TASK OBJECTIVE> Extract every line from the records below that contains the word "December".

Extracted records
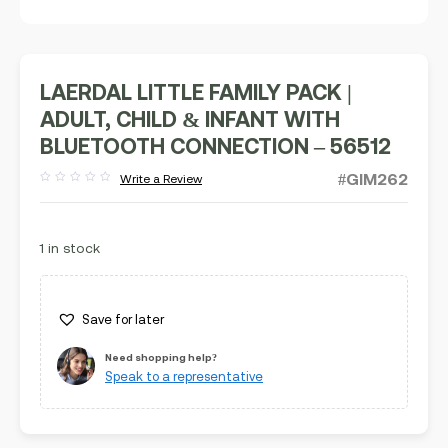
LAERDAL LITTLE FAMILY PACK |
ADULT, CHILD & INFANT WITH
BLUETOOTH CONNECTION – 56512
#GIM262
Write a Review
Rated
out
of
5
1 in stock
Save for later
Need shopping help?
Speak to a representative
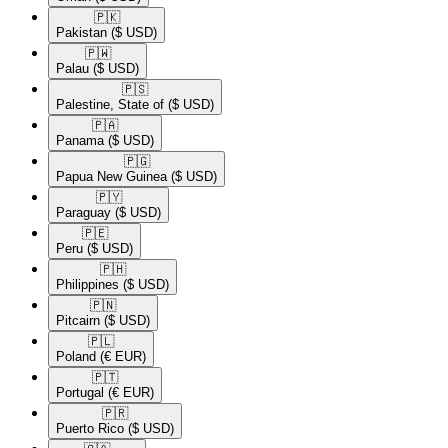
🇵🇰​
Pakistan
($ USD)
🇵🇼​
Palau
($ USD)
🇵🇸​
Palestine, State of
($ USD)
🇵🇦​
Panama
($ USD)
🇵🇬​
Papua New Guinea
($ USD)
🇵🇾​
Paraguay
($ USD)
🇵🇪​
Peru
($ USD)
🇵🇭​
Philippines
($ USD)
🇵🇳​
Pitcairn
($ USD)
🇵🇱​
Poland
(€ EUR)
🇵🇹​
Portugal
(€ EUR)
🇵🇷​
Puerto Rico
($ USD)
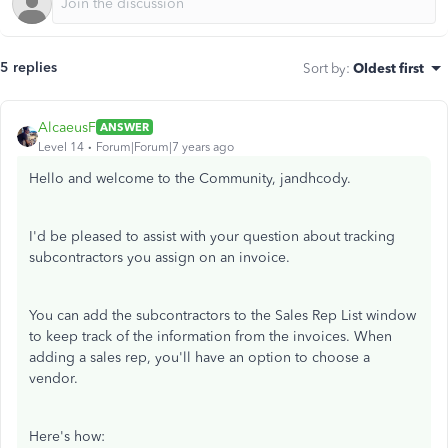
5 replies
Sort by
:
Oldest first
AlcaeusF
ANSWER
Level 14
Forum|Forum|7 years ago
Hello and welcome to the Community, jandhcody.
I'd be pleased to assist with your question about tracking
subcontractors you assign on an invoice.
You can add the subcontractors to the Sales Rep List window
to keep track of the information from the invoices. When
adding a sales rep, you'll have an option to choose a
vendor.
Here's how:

...

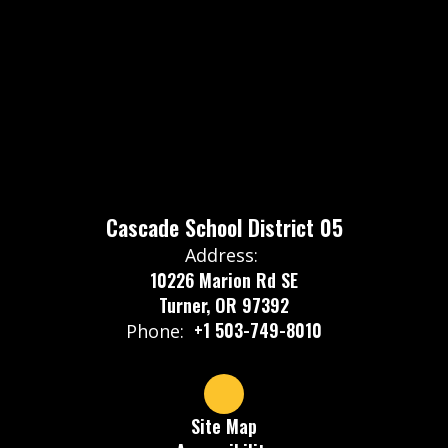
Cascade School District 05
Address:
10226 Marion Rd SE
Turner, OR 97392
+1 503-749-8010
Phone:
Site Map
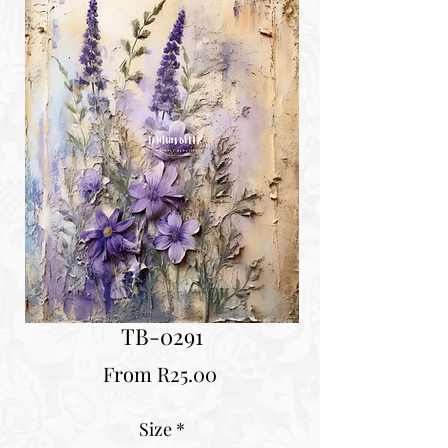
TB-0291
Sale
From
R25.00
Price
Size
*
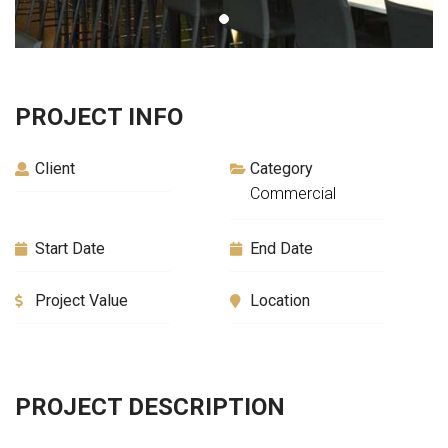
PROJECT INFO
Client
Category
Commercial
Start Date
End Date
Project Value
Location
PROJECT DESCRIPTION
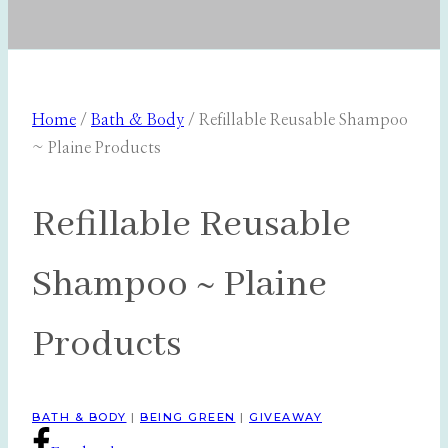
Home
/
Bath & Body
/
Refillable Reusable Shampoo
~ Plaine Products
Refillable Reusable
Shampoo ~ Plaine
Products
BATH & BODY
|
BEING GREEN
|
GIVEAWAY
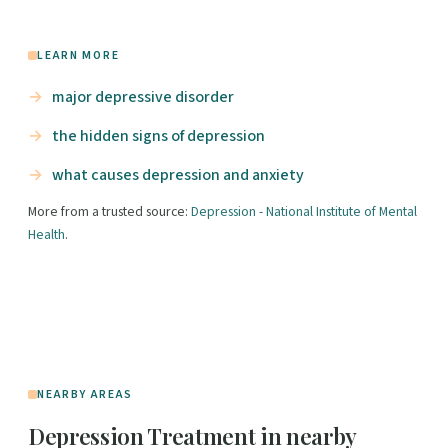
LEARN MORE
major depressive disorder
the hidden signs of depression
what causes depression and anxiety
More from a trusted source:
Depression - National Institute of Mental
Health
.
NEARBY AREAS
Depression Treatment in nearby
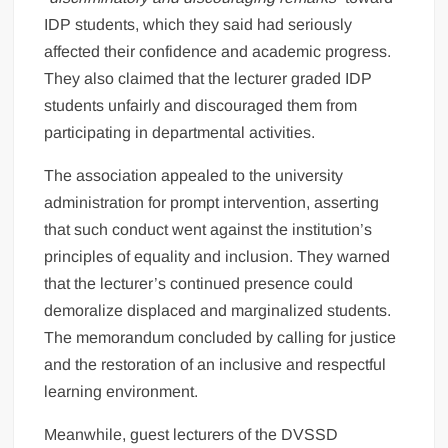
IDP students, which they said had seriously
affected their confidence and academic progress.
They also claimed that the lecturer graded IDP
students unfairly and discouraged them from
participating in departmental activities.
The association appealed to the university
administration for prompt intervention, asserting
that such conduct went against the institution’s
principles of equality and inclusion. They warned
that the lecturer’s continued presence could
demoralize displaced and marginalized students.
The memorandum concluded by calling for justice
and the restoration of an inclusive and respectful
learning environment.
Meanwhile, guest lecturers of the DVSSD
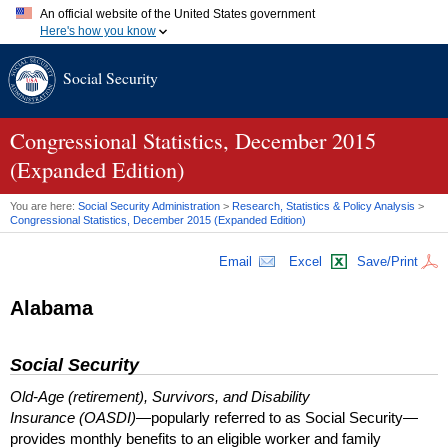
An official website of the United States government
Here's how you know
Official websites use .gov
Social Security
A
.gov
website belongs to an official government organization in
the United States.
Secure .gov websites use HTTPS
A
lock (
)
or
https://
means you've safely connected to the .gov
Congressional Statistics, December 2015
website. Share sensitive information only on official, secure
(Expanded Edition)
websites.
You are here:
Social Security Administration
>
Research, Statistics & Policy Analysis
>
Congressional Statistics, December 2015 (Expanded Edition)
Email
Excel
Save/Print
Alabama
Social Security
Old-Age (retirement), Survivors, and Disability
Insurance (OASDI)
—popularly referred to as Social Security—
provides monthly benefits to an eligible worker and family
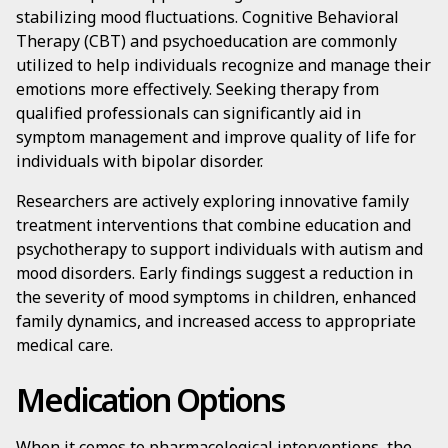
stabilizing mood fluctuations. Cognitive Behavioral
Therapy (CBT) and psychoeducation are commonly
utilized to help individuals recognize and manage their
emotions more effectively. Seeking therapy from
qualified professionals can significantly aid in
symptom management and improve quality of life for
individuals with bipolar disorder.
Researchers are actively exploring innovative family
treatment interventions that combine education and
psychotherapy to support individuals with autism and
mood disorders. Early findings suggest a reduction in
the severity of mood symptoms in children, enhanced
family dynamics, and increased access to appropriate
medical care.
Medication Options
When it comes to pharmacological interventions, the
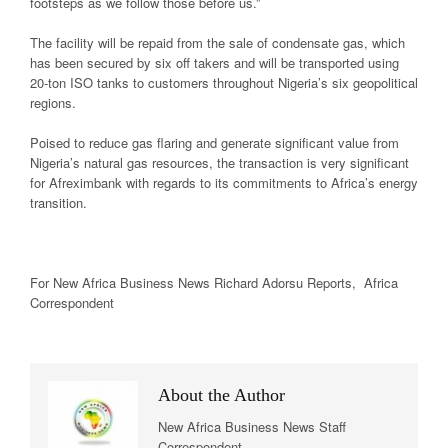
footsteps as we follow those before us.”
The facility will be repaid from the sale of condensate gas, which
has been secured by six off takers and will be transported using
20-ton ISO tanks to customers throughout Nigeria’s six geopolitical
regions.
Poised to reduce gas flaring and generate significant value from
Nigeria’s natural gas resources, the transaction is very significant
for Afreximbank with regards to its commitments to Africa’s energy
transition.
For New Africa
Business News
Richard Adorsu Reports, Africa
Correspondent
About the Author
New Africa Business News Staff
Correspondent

RESPONSE TO THIS TASK>
Congressional Statistics, December 2015
Congressional Statistics, December 2015 (Expanded Edition)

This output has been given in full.